Compression of the spinal cord occurs when the vertebral bodies or their fragments are displaced, as well as when hematomas form and cerebral edema. There may be loss of sensory activity and inability to move limbs or the entire body.

The most complex injuries lead to disorders of the intestinal organs, urinary system, respiratory systems and blood vessels. Often, victims suffer from chronic pain.

Spinal cord injuries affect not only the physical level, but also the psychological one. A person may experience impaired reaction speed, poor coordination, sudden mood swings, aggression, fear or a feeling of loss, anxiety, decreased appetite , and depression.

The most serious consequences of spinal cord injury are:

  • paralysis of the whole body or individual parts;
  • disability;
  • Difficulty with digestion and bowel movements;
  • deep vein thrombosis
  • bedsores;
  • muscle spasticity (constant tension);
  • Impaired lung function (breathing problems).

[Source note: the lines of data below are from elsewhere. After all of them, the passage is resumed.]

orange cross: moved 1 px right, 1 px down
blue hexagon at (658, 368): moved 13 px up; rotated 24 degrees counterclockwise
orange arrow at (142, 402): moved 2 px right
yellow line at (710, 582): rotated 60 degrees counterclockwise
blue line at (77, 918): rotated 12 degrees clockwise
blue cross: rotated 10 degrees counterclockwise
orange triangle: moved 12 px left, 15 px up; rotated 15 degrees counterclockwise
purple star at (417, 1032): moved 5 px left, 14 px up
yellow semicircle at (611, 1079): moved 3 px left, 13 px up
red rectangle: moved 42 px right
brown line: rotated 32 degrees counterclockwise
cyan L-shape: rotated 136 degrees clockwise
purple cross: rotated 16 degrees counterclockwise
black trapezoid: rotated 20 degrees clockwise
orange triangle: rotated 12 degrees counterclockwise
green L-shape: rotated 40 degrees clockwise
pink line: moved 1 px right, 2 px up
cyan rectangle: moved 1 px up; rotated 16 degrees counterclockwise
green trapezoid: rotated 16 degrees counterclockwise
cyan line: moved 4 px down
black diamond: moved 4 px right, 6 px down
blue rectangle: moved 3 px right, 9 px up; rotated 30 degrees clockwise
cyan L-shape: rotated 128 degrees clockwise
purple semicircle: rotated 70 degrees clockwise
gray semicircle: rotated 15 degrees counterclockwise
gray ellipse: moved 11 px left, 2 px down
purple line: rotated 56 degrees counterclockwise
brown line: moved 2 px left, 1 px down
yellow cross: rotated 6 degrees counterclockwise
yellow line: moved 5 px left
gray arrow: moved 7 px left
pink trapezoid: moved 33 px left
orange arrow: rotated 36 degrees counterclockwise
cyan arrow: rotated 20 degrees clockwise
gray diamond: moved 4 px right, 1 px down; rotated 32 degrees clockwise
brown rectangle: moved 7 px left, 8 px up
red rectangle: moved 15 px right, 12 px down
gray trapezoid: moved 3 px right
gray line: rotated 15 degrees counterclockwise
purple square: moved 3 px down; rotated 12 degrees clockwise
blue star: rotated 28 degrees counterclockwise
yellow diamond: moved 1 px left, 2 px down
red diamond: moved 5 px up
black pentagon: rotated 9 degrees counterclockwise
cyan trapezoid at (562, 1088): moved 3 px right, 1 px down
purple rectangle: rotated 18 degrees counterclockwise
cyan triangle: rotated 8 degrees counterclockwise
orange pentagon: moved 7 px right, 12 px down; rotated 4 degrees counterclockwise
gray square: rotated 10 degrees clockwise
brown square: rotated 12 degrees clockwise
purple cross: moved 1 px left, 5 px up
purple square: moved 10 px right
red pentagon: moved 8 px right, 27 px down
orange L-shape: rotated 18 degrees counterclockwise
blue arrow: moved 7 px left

Important! Any back injury requires urgent contact with a doctor, an ambulance or the nearest emergency room. After any spinal injury, immediate care is extremely important. The sooner a qualified neurosurgeon stops the pathological process in the spine, the less pronounced the consequences will be. Do not delay rehabilitation measures to eliminate long-term consequences of a spinal cord injury.

To clarify the diagnosis, radiography , and, if necessary, computed tomography and magnetic resonance imaging (CT, MRI), which can help identify blood clots in the spinal substance. An X-ray of the spine will help determine the location of the injury and the type of injury. A lumbar puncture (lumbar puncture, spinal tap, lumbar puncture) and myelography may also be needed.

Hematomyelia is bleeding in which blood may accumulate in a hematoma, or fill a component of the spinal cord. It spreads along it, causing the destruction of nerve tissue, compression of motor pathways and brain structures. Causes partial damage to the spinal cord, but can affect the entire diameter. Accompanied by excessive bleeding into the space of the brain.

Consequences

A spinal fracture with damage to the spinal cord leads to serious consequences for the body. Their severity will depend on the extent of tissue damage, the timeliness and quality of treatment measures. Minor injuries damage peripheral nerve cells. Their work can be taken over by healthy neurons. In this case, the consequences will be minor.

If deeper layers of the spinal cord are affected, the consequences can be catastrophic. The patient may die or remain disabled. The brain completely loses connection with the body below the area of ​​spinal cord injury, which leads to complete loss of sensitivity in this area and immobilization.

After a severe spinal injury, a person experiences a state of shock that puts him into a coma. This is the body’s protective reaction to damage that has occurred. Spinal shock can last from several days to several weeks. At this time, all organs and systems (except for the heart and lungs) do not work correctly, so it is impossible to check reflexes and determine the full picture of damage. Muscles atrophy during a comatose state, so rehabilitation clinic specialists maintain their tone with massage, gymnastic exercises and electrical impulses.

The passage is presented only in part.